» La rentabilité est humaine, mais il ne faut pas que cela nous mette à genoux. »
Aminata Sow Fall (dans ce dossier)
Des militants. C’est ce que sont les éditeurs africains et tous ceux qui se battent pour que le livre soit produit et diffusé en Afrique. Editer sur le Continent tient souvent non seulement de l’acte de foi mais parfois du miracle tant les obstacles s’accumulent.

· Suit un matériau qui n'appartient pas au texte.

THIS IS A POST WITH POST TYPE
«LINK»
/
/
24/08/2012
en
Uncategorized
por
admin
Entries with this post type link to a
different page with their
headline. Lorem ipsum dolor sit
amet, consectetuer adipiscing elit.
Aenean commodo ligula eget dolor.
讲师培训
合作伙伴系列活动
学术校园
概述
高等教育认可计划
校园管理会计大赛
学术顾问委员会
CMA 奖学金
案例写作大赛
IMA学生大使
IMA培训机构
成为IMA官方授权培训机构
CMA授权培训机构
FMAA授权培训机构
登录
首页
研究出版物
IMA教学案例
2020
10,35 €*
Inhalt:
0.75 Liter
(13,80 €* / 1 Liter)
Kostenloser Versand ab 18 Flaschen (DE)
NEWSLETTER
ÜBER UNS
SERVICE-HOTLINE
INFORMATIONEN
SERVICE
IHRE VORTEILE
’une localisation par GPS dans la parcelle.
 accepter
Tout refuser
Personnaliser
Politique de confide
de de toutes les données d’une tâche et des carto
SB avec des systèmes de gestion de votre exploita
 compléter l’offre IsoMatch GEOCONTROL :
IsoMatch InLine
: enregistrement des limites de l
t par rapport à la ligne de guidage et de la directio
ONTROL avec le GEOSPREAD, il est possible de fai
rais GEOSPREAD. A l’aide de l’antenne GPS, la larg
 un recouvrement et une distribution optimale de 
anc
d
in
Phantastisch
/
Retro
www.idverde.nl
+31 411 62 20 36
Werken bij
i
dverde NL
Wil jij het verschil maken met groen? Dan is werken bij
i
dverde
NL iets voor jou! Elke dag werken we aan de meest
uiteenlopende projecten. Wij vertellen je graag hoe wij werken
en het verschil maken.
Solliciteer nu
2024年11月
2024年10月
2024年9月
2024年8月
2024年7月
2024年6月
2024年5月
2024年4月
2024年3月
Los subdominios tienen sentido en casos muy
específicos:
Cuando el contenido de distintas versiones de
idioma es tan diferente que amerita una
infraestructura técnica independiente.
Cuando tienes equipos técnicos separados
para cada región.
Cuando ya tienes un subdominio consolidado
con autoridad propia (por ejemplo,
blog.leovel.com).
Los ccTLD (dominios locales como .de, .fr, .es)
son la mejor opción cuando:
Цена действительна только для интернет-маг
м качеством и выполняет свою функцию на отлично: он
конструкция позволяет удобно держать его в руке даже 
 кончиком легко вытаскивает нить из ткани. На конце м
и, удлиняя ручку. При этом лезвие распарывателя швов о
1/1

Le livre est en cela emblématique de l’état et de la difficulté des produits culturels en Afrique : des intérêts économiques s’affrontent où les relents nauséabonds de l’ère coloniale perdurent, les politiques d’Etat s’opposent à l’intérêt général ou sont absentes, les ambiguïtés et anomalies des rapports linguistiques compliquent les choses, le manque généralisé s’est installé en norme
Il peut paraître rebutant de se pencher sur l’économie du livre plutôt que sur la littérature ou les essais. Et pourtant ! Ce dossier est passionnant parce qu’édifiant voire hallucinant dans certains exemples. Il nous parle gros sous et politique autant que paternalisme et limites des coopérations. Il nous parle de l’invasion du marché par les livres importés, de l’inaction des Etats, de dons de livres qui tout en cherchant charitablement à pallier le manque désorganisent la chaîne économique locale, d’une édition scolaire presqu’entièrement aux mains de l’étranger (imaginez les livres des écoles françaises produits aux Etats-Unis), de taxes aux effets pervers, de réseaux de diffusion inexistants
Dans une chaîne du livre en raccourci, l’éditeur est l’homme-orchestre : il doit tout faire lui-même – aussi bien produire et diffuser qu’assumer le rôle social de promotion de la lecture et essayer d’influer sur les politiques locales.
Dire qu’il n’y a pas de lectorat et donc pas de marché du livre possible en Afrique serait faire abstraction de ces réalités et se voiler la face : la demande est énorme mais c’est l’offre qui n’est pas adaptée. La soif de lecture ne peut faire abstraction du niveau de vie : une production aux conditions locales est essentielle.
Loin de se laisser abattre, les éditeurs africains imaginent des alternatives : coéditions, édition en langues nationales, tentatives de regroupements pour organiser la diffusion, nouvelles façons de promouvoir le livre
Mais conjuguer économie et culture n’est aisé nulle part, surtout quand pour financer ces alternatives, comble du paradoxe, on dépend encore des subventions étrangères ! Pourtant, ce dossier montre combien ils se battent et gardent confiance.
Les cinq passionnées du livre qui ont travaillé à ce dossier ont mené une enquête approfondie. Elles ont réuni de quoi faire un livre et davantage ! Le but est ici, comme dans tous les dossiers d’Africultures, de poser des problématiques sans complaisance ni peur de déplaire, donner des repères, laisser la parole aux acteurs du terrain, le tout pour, sans polémique inutile, poser les termes du débat et des perspectives constructives.
En novembre 2001, Africultures et ce qui allait devenir l’Alliance des éditeurs indépendants (soutenue par la Fondation Charles Léopold Mayer pour le progrès de l’homme), proposaient à des éditeurs de se réunir. Un comité de pilotage était né pour un projet de site internet sur l’édition africaine autour duquel une nouvelle association d’éditeurs s’est constituée : Afrilivres. Cette énergie conjuguée a permis le financement du projet par le ministère français des Affaires étrangères et l’Agence intergouvernementale de la Francophonie. Ce dossier est le prolongement de ce travail et rend compte de ce qui constitue une alternative d’avenir : réseau transnational sans exclusive, visibilité et diffusion au Nord, organisation de la diffusion Sud-Sud, groupage pour répondre aux appels d’offre internationaux
Le site www.afrilivres.com témoigne du professionnalisme de la démarche.